Supplied data START
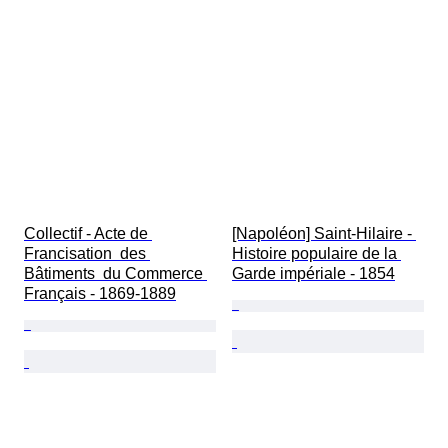
Collectif - Acte de 
[Napoléon] Saint-Hilaire - 
Francisation  des 
Histoire populaire de la 
Bâtiments  du Commerce 
Garde impériale - 1854
Français - 1869-1889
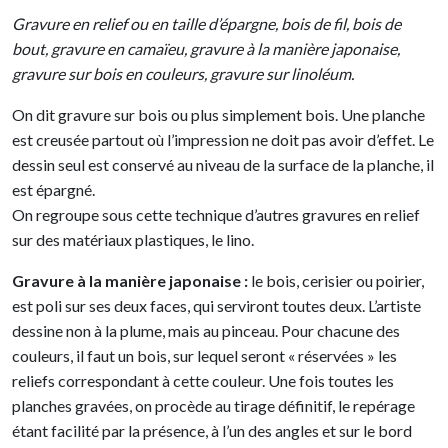
Gravure en relief ou en taille d’épargne, bois de fil, bois de
bout, gravure en camaïeu, gravure à la manière japonaise,
gravure sur bois en couleurs, gravure sur linoléum.
On dit gravure sur bois ou plus simplement bois. Une planche
est creusée partout où l’impression ne doit pas avoir d’effet. Le
dessin seul est conservé au niveau de la surface de la planche, il
est épargné.
On regroupe sous cette technique d’autres gravures en relief
sur des matériaux plastiques, le lino.
Gravure à la manière japonaise :
le bois, cerisier ou poirier,
est poli sur ses deux faces, qui serviront toutes deux. L’artiste
dessine non à la plume, mais au pinceau. Pour chacune des
couleurs, il faut un bois, sur lequel seront « réservées » les
reliefs correspondant à cette couleur. Une fois toutes les
planches gravées, on procède au tirage définitif, le repérage
étant facilité par la présence, à l’un des angles et sur le bord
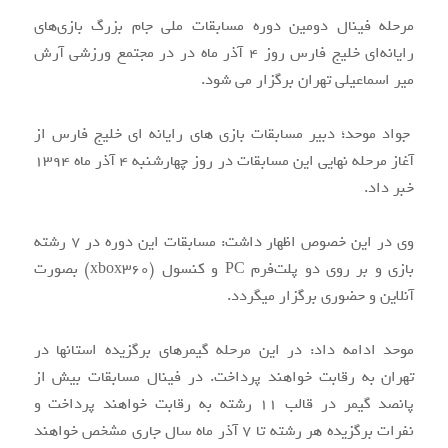
مرحله فینال دومین دوره مسابقات ملی جام بزرگ بازی‌های
رایانه‌ای خلیج فارس روز 4 آذر ماه در در مجتمع ورزشی آرش
میر اسماعیلی تهران برگزار می شود.
جواد موحد؛ دبیر مسابقات بازی های رایانه ای خلیج فارس از
آغاز مرحله نهایی این مسابقات در روز چهارشنبه 4 آذر ماه 1394
خبر داد.
وی در این خصوص اظهار داشت: مسابقات این دوره در 7 رشته
بازی و بر روی دو پلت‌فرم PC و کنسول (xbox360) بصورت
آنلاین و حضوری برگزار میگردد.
موحد ادامه داد: در این مرحله گیمرهای برگزیده استانها در
تهران به رقابت خواهند پرداخت. در فینال مسابقات بیش از
پانصد گیمر در قالب 11 رشته به رقابت خواهند پرداخت و
نفرات برگزیده هر رشته تا 7 آذر ماه سال جاری مشخص خواهند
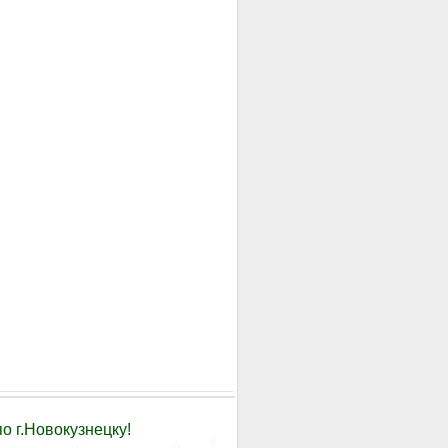
о г.Новокузнецку!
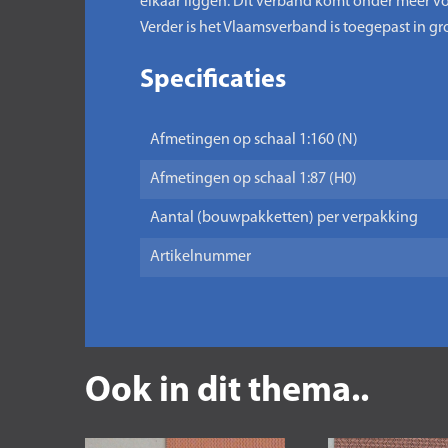
elkaar liggen. Dit verband komt onder meer vo
Verder is het Vlaamsverband is toegepast in gr
Specificaties
Afmetingen op schaal 1:160 (N)
Afmetingen op schaal 1:87 (H0)
Aantal (bouwpakketten) per verpakking
Artikelnummer
Ook in dit thema..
Supplied data END
Copy the records above from the first line through the line containing "On dit gravure", both included, and leave out any pictures.

▶ _Output of the task_:
Collectif - Acte de 
[Napoléon] Saint-Hilaire - 
Francisation  des 
Histoire populaire de la 
Bâtiments  du Commerce 
Garde impériale - 1854
Français - 1869-1889
Gravure en relief ou en taille d’épargne, bois de fil, bois de
bout, gravure en camaïeu, gravure à la manière japonaise,
gravure sur bois en couleurs, gravure sur linoléum.
On dit gravure sur bois ou plus simplement bois. Une planche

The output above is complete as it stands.